-
Notifications
You must be signed in to change notification settings - Fork 20
Description
The SQL on FHIR v2.1.0-pre specification introduces the $sqlquery-run operation, which executes SQL queries against materialised ViewDefinition tables. This enables ad-hoc analytics, interactive query development, and real-time data retrieval.
Operation summary
The operation takes a SQLQuery resource (a Library profile) that bundles:
- SQL content (
content.data): Base64-encoded SQL query with content typeapplication/sql(optionally with a dialect parameter, e.g.application/sql;dialect=spark) - ViewDefinition dependencies (
relatedArtifact): Each dependency has alabel(the table alias used in the SQL) and aresource(canonical URL of the ViewDefinition) - Parameters (
parameter): Named, typed input parameters referenced in SQL via colon-prefix notation (:parameter_name)
Endpoints
| Level | Endpoint | Query source |
|---|---|---|
| System | POST [base]/$sqlquery-run |
queryReference or queryResource |
| Type | POST [base]/Library/$sqlquery-run |
queryReference or queryResource |
| Instance | POST [base]/Library/[id]/$sqlquery-run |
Library instance |
Parameters
| Name | Cardinality | Type | Description |
|---|---|---|---|
_format |
1..1 | code | Output format (json, ndjson, csv, parquet) |
header |
0..1 | boolean | Include CSV headers (default true) |
queryReference |
0..1 | Reference | Reference to stored SQLQuery Library |
queryResource |
0..1 | SQLQuery | Inline SQLQuery Library resource |
parameter |
0..* | complex | Query parameter values (name + value) |
source |
0..1 | string | External data source reference |
Execution flow
- Resolve ViewDefinitions from
relatedArtifact - Execute each ViewDefinition and register the result as a named Spark view (using the
labelas the view name) - Bind parameter values to SQL placeholders
- Execute the SQL query against the registered views
- Return results in the requested format
Implementation approach within Pathling
Pathling already implements $viewdefinition-run using its FHIRPath-to-Spark projection engine. The $sqlquery-run operation would complement this by allowing users to write SQL queries that join across multiple views.

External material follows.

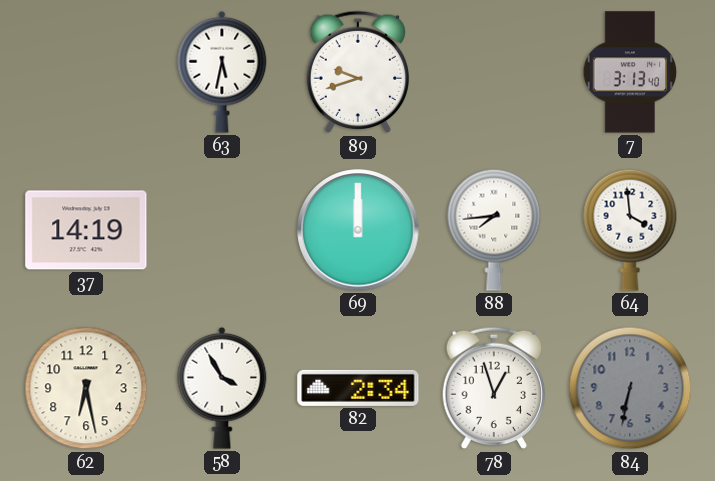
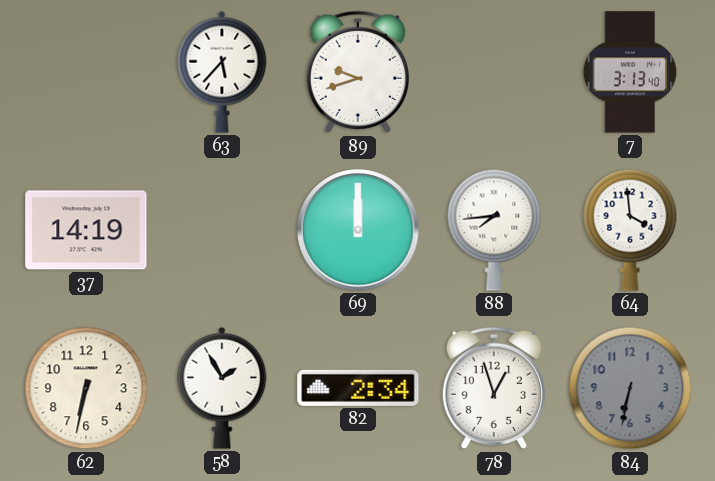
63: 5:32 -> 5:37
62: 6:28 -> 6:32
58: 3:55 -> 1:55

View registration strategy
ViewDefinitions should be registered as Spark temporary views eagerly, so that $sqlquery-run can execute SQL against them without per-request overhead:
- On startup: Register all ViewDefinition resources stored in the server as Spark temporary views (using the ViewDefinition's
nameas the view name). - On write: When a ViewDefinition is created or updated via the FHIR API, register or replace the corresponding temporary view. When a ViewDefinition is deleted, drop the view.
Since these are Spark views (lazy query plans, not materialised tables), they always reflect the current state of the underlying FHIR data. No action is needed when data changes.

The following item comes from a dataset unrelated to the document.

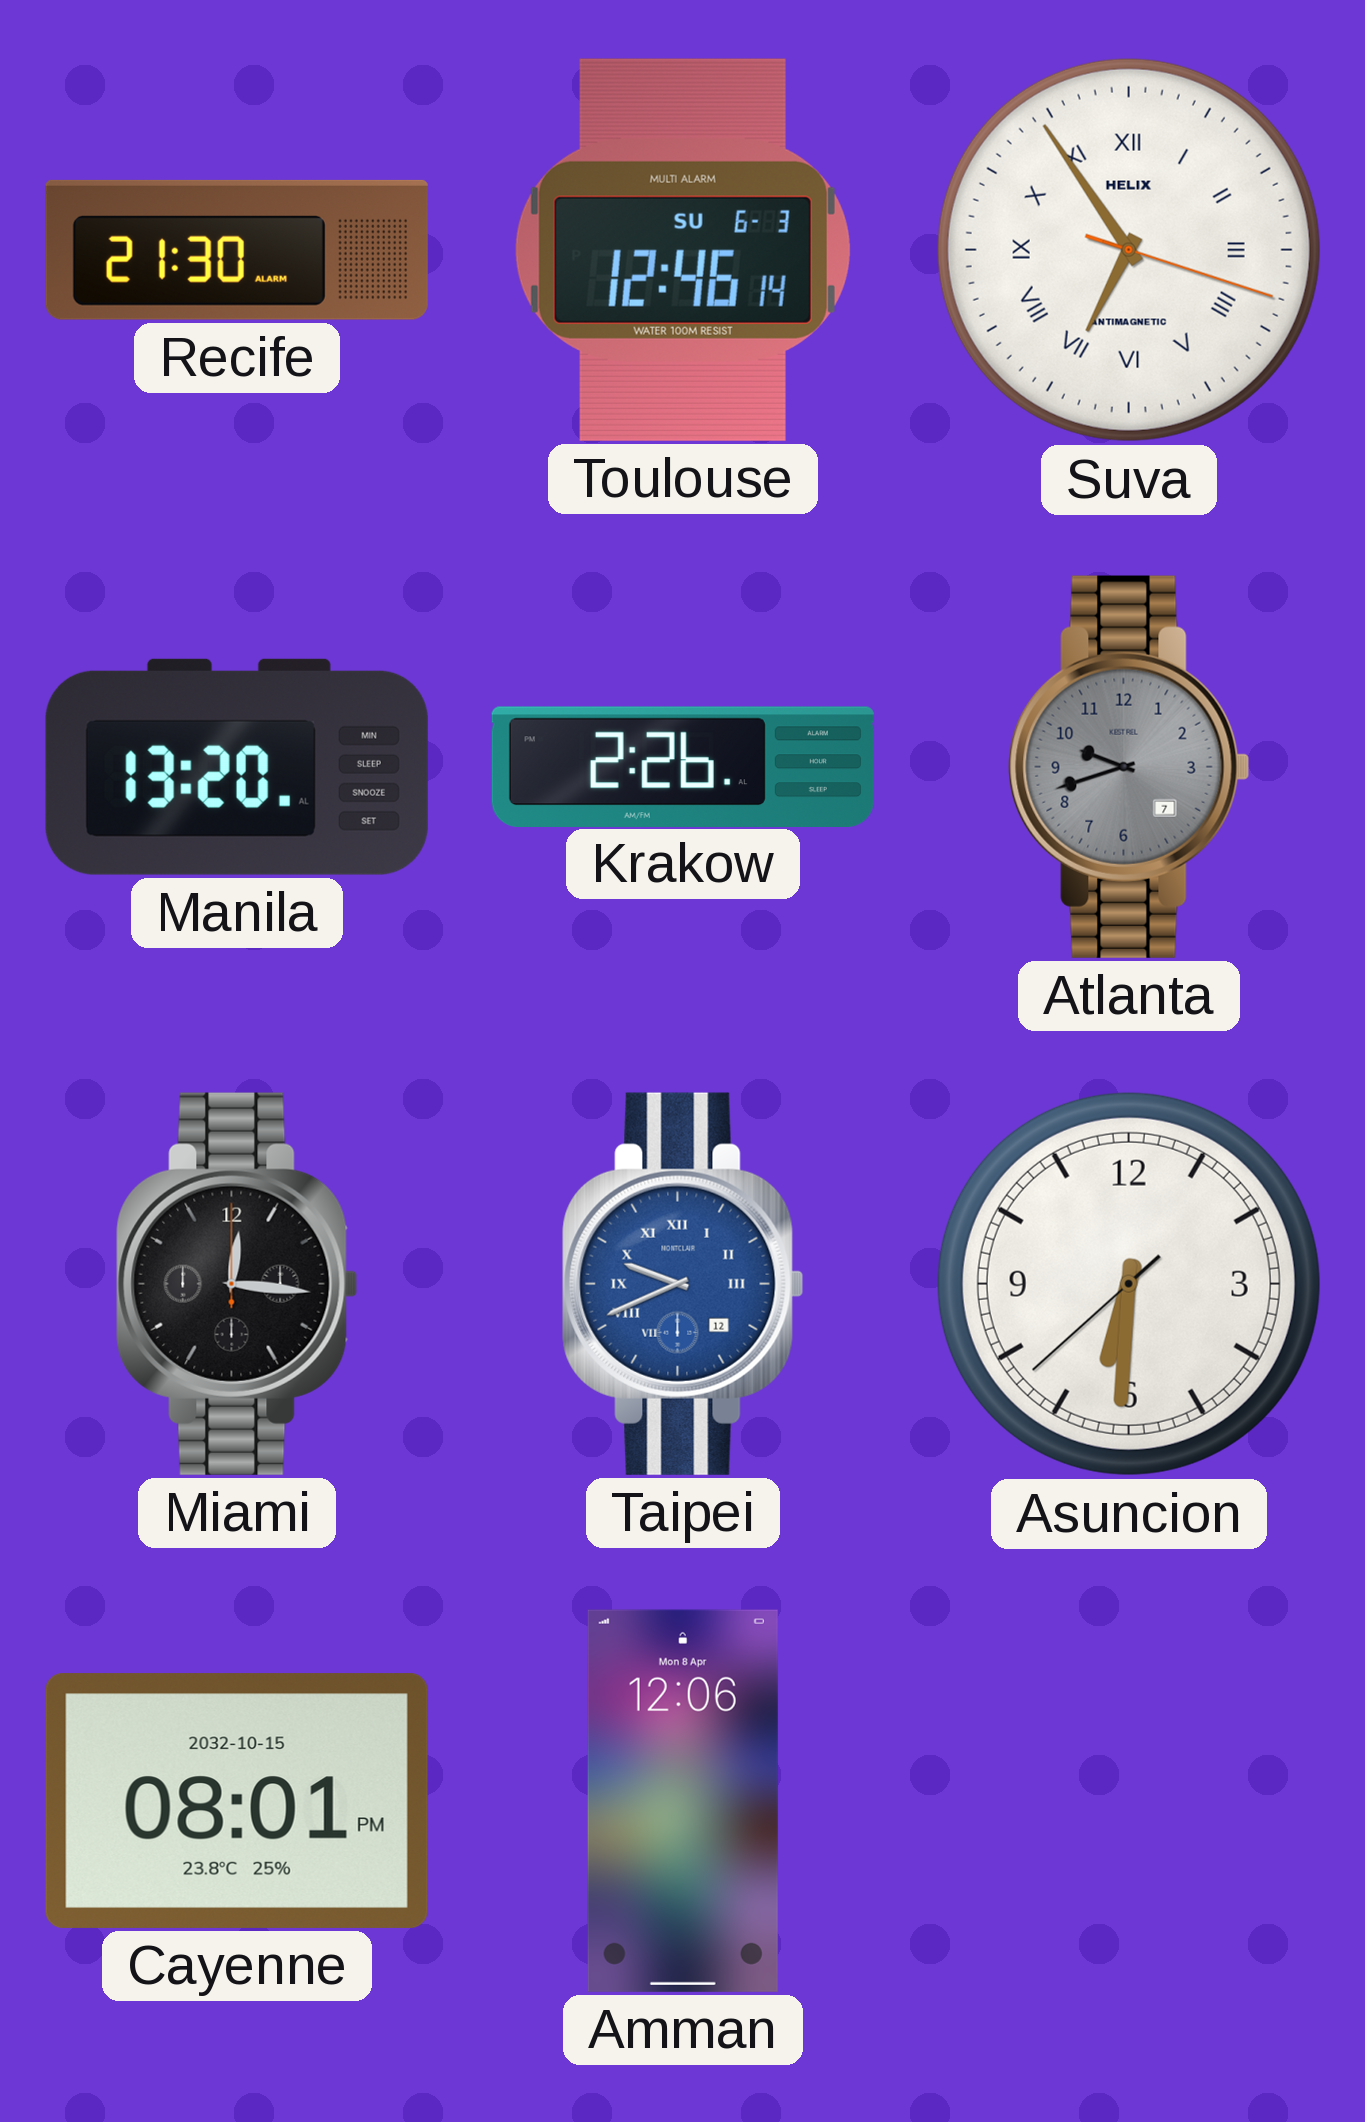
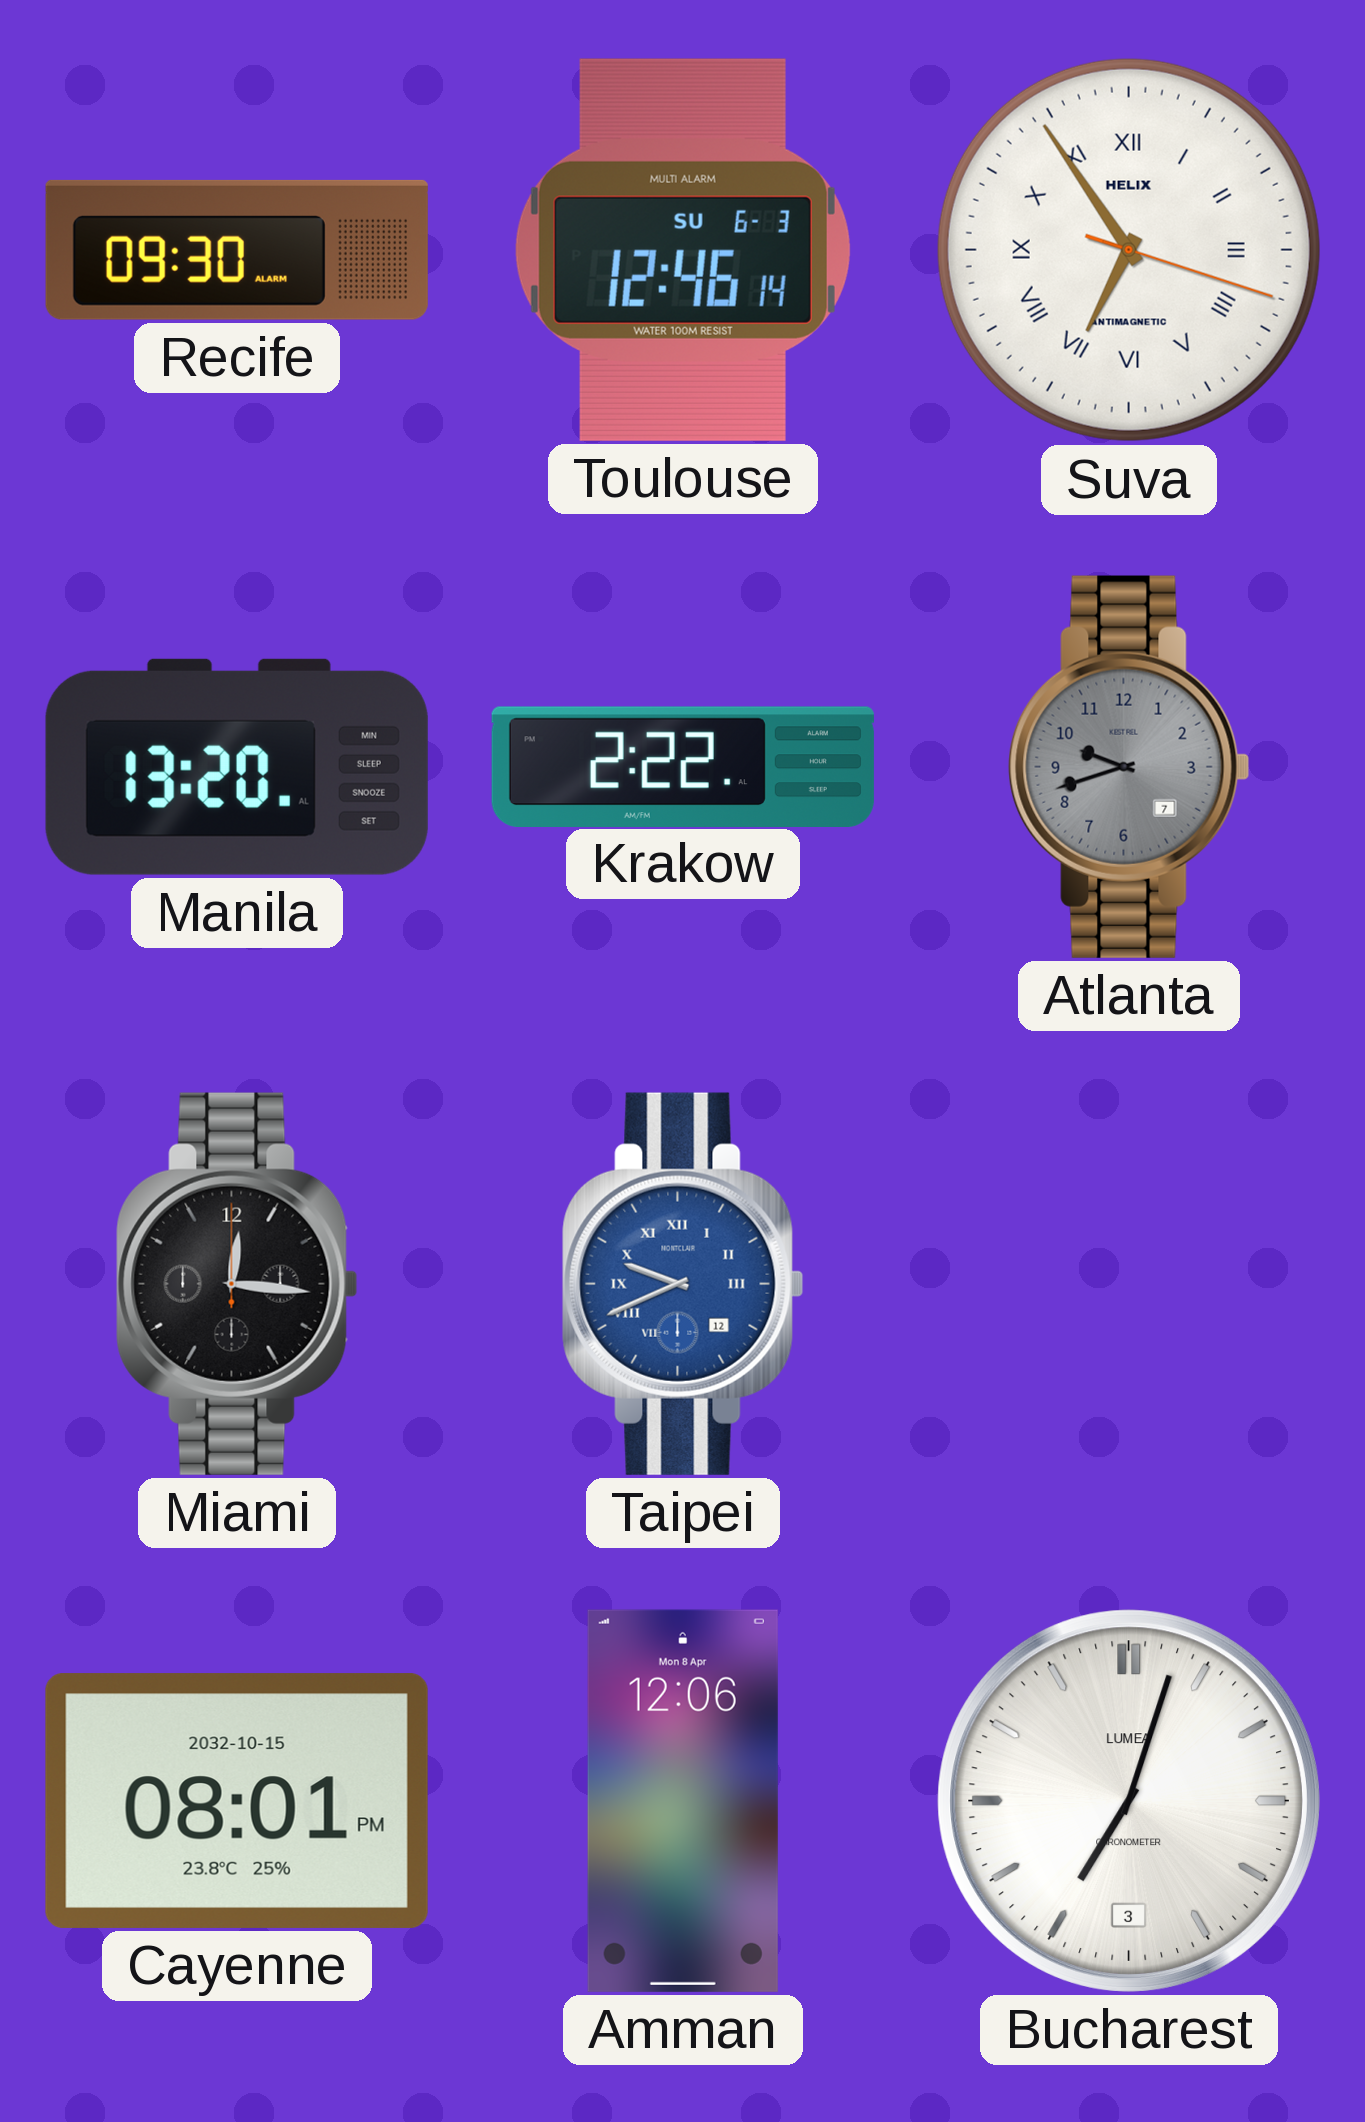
Recife: 21:30 -> 09:30
Krakow: 2:26 -> 2:22
Asuncion: 6:30 -> none
Bucharest: none -> 7:03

The relatedArtifact.label in the SQLQuery maps to the registered view name. If a label does not match a registered view, the operation should return a 404.
Parameter binding
The spec requires that parameter values are safely bound and never interpolated via string concatenation. Spark SQL supports parameterised queries via spark.sql(sqlText, args) (Spark 3.4+), which should be used to bind :parameter_name placeholders safely.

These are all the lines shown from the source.